** Data section follows **

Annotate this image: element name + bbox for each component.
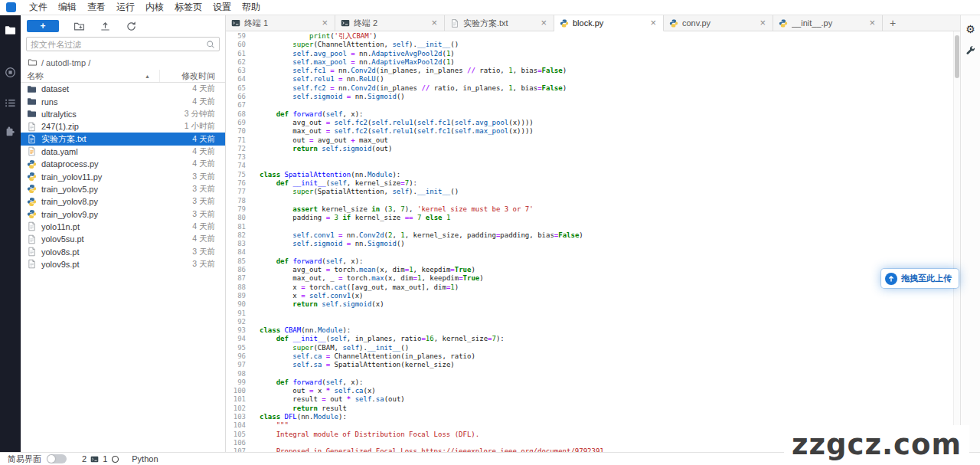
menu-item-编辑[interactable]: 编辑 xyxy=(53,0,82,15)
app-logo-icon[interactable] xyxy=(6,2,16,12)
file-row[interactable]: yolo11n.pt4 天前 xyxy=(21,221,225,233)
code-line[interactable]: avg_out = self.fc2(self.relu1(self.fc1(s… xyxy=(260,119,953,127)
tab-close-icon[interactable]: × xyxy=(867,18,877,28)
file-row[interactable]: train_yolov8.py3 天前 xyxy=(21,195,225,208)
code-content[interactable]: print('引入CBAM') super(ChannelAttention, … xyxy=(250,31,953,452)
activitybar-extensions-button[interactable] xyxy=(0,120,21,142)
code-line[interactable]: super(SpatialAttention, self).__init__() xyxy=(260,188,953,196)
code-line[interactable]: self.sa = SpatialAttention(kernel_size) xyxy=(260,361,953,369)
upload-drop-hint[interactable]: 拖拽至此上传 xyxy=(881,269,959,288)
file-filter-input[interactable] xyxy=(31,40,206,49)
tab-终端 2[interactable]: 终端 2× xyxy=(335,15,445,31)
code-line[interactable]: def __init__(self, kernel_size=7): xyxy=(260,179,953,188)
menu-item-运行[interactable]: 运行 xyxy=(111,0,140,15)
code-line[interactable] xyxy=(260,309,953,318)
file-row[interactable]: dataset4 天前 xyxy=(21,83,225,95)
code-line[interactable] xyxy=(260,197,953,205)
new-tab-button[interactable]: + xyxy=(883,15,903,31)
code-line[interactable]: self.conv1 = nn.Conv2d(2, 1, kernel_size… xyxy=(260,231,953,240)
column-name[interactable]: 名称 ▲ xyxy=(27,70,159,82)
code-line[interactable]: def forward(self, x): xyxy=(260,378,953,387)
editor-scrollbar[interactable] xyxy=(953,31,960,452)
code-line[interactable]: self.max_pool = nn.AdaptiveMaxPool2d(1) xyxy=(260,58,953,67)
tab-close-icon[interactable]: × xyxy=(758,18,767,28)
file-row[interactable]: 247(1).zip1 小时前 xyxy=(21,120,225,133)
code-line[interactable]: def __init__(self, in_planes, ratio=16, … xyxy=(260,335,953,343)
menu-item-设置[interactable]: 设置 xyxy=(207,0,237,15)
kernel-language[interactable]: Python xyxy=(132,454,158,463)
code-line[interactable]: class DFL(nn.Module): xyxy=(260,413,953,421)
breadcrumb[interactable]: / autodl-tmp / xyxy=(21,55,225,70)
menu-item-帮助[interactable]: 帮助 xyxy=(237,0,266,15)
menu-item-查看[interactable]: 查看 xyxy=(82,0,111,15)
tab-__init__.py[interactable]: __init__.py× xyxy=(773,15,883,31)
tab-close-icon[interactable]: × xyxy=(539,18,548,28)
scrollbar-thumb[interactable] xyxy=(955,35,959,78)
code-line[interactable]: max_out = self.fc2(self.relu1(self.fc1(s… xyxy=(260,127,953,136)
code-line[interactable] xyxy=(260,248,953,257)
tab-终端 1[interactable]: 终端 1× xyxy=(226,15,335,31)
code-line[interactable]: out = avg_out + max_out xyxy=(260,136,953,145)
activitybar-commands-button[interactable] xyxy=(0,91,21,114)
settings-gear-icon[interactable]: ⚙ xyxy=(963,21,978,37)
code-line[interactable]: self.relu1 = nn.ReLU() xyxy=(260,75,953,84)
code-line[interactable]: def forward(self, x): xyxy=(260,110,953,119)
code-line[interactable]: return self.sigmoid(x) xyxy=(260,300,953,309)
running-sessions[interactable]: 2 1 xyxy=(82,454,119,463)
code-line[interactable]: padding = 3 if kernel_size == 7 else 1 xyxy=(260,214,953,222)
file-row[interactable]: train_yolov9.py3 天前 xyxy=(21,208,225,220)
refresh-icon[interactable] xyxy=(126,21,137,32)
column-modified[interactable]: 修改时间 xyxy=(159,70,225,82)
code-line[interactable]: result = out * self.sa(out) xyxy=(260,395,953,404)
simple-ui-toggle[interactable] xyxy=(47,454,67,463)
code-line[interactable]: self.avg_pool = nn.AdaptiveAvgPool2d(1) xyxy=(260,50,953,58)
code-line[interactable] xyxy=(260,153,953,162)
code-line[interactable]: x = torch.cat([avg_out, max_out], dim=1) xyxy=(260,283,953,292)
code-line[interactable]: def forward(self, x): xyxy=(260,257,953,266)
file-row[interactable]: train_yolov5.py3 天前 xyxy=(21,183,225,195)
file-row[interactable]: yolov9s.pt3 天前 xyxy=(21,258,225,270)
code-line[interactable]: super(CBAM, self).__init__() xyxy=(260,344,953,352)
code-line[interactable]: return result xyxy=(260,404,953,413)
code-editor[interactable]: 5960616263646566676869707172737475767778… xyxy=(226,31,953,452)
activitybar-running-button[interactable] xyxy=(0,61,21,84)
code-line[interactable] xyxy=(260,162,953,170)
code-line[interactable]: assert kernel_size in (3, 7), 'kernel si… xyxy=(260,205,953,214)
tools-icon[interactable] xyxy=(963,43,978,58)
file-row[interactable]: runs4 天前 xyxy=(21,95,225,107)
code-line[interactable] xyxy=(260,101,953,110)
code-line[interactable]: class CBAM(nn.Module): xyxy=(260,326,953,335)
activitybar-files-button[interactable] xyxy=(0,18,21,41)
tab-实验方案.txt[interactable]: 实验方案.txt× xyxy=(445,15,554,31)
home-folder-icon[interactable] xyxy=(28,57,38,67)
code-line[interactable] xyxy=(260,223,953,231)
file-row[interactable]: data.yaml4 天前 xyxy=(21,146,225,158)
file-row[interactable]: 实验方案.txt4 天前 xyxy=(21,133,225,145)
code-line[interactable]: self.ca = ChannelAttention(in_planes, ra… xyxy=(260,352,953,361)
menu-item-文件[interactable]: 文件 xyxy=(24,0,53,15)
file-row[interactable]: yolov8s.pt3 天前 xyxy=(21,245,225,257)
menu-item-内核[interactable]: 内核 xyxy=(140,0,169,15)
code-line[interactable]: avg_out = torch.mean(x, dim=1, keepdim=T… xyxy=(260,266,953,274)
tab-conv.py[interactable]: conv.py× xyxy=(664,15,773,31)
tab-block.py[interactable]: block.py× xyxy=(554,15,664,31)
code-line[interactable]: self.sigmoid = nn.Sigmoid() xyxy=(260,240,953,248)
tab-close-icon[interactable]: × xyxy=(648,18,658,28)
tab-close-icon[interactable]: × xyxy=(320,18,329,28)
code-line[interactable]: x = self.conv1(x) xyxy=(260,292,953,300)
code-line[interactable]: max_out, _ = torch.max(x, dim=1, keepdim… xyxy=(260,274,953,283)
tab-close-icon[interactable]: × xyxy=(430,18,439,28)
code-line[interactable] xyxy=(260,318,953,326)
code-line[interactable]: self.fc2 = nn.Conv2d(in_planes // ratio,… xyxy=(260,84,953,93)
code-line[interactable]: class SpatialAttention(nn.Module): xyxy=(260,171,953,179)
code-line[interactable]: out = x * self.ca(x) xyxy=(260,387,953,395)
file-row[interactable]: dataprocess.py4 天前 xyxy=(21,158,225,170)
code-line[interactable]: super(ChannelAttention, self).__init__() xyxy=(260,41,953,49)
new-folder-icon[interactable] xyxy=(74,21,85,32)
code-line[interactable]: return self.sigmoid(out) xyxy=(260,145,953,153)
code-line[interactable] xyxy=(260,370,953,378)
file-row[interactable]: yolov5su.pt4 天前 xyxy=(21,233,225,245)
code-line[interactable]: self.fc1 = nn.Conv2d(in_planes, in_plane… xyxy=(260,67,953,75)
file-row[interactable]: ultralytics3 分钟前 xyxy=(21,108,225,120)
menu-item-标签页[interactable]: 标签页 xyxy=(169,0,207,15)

** End of Data section **
** Data section follows **

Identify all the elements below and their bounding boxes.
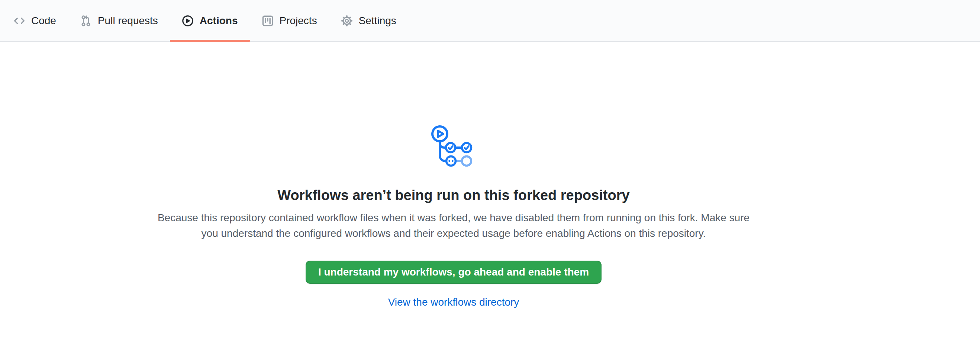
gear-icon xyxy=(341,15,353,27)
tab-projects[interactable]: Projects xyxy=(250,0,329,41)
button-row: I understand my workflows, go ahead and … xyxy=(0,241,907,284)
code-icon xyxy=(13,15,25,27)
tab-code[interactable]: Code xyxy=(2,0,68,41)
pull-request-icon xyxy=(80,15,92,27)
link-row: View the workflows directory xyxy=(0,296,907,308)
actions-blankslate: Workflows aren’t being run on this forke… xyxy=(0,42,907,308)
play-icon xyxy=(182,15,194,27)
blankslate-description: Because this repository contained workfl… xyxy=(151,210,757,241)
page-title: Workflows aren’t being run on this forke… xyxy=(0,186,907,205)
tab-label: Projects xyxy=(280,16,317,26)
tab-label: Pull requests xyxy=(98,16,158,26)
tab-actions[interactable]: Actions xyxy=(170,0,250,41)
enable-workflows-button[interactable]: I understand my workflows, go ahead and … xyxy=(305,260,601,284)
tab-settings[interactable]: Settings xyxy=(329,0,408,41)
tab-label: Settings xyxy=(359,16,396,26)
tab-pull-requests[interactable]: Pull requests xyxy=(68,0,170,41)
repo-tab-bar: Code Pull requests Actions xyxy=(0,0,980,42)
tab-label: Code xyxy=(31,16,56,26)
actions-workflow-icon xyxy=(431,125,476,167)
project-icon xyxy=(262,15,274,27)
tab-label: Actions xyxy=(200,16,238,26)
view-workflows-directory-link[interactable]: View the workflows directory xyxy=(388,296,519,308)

** End of Data section **

Note down each line above where the word "View" occurs.

◆ **Answer for this exercise**:
link-row: View the workflows directory xyxy=(0,296,907,308)
view-workflows-directory-link[interactable]: View the workflows directory xyxy=(388,296,519,308)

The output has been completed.